The exhibiton, which runs from March 23 to July 28, 2013, will feature more than 300 personal items from David Bowie’s incomparable career as musician, actor, writer, illustrator and style icon. It showcases diaries, sketches, handwritten lyrics, album art, films, music videos, photography and some of rock history’s most outrageous costumes. Among them, Kansai Yamamoto’s sculptural and eye-catching striped bodysuit, inspired by the style of Japanese Samurai and Kabuki actors. Bowie first saw Yamamoto’s designs in 1971, but wasn’t able to afford the original pieces at that time. After Ziggy Stardust had become a massive success, Bowie approached Yamamoto and commissioned a set of even more flamboyant stage costumes for the Aladdin Sane tour in 1973.
Beside costumes from his 1920s-influenced the Thin White Duke period during the mid-70s, visitors of David Bowie is will also have an opportunity to marvel at Bowie’s design collaboration with late designer Alexander McQueen.

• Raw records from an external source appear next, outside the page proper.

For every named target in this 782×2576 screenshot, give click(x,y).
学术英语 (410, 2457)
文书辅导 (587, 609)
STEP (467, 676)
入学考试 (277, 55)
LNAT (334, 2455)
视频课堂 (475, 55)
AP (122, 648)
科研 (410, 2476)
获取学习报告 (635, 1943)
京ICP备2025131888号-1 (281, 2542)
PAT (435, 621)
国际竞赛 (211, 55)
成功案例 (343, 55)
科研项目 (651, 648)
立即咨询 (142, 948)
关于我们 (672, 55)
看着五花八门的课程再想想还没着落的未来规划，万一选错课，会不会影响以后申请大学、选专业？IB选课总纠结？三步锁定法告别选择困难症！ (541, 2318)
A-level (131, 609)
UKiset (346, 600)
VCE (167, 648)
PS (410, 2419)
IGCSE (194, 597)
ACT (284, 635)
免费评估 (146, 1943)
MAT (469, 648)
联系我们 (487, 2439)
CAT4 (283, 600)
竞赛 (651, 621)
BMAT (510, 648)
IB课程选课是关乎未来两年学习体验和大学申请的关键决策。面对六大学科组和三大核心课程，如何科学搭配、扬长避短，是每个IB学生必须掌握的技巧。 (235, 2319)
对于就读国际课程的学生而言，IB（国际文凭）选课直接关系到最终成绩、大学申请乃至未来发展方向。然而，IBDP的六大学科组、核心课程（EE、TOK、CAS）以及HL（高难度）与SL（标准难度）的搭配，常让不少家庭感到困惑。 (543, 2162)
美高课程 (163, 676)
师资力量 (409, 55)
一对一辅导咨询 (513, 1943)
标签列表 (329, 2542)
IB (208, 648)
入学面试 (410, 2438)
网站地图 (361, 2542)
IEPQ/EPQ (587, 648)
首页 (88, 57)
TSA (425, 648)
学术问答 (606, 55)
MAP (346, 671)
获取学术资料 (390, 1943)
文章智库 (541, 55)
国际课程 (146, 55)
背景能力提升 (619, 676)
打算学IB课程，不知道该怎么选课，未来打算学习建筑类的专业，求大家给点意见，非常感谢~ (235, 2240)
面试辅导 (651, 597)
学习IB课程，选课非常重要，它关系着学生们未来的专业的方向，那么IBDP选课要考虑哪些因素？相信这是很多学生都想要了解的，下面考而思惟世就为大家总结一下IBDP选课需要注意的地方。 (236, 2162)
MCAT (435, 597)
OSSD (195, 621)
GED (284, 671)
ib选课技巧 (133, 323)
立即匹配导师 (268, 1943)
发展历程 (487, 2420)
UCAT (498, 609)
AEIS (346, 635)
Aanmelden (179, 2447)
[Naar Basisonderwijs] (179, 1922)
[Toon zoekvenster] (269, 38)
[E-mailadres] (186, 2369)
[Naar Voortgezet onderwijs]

The original, hard-edged Alexander McQueen Union Jack coat, worn by Bowie on the Earthling album sleeve in 1997, adds elements of traditional British fashion craftsmanship – McQueen was trained in men’s tailoring on Savile Row – to iconoclastic and anarchistic punk aesthetics.
Other memorabilia include Brian Duffy’s contact sheet from a photo shoot for David Bowie’s Aladdin Sane (1973). The album marked the birth of schizophrenic character Aladdin Sane, who was an advancement of Bowie’s space-age persona Ziggy Stardust. Creating one of the most recognisable images in popular culture, the double lightning bolt across Bowie’s face generated controversial discussions about the glitter boy’s flirtation with Nazi mythology (later regretted) and occultism, but has been reproduced in multiple forms ever since.

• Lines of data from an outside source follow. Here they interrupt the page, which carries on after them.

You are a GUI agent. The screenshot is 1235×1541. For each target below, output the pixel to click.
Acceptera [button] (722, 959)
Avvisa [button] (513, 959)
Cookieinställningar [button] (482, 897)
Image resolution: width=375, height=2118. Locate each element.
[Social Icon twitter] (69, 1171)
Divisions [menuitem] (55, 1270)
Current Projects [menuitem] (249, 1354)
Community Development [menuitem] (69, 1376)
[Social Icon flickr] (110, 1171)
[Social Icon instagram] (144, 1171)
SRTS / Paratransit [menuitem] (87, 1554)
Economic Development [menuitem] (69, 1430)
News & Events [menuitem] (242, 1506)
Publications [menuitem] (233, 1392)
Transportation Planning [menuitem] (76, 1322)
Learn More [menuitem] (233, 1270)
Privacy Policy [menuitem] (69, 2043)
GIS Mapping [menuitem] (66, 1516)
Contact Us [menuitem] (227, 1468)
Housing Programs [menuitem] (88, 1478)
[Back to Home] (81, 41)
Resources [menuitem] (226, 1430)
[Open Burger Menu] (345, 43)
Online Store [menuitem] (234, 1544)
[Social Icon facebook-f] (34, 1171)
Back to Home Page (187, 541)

The exhibition also presents a snapshot by Terry O’Neill (hand-painted by Bowie himself) showing Bowie with writer William S. Burroughs, cut-up and handwritten lyrics for Fame (1975), Heroes (1977) and Ashes to Ashes (1980), sketches and self-portraits from Bowie’s Berlin years, film stills, excerpts from his live performances and films including The Man who Fell to Earth or Labyrinth.
From Ziggy Stardust through Aladdin Sane to the Thin White Duke, from glam rock through plastic soul to art-pop and disco, from The Man who Fell to Earth through Labyrinth to The Hunger, this peerless retrospective exposes David Bowie’s vast talent for transforming himself and testifies that his artistic influence still resonates as much today as it did four decades ago. Without Bowie, there would be no Madonna, no Boy George, no Lady Gaga and no Marilyn Manson.
David Bowie is, hosted in association with Italian fashionistas Gucci, promises to be one of the most spectacular exhibitions in 2013, offering the once-in-a-lifetime opportunity to see over 300 objects of contemporary art that embody the essence of pop to large extent. A must-see not only for any diehard fan of a British legend who changed the face of music and fashion forever.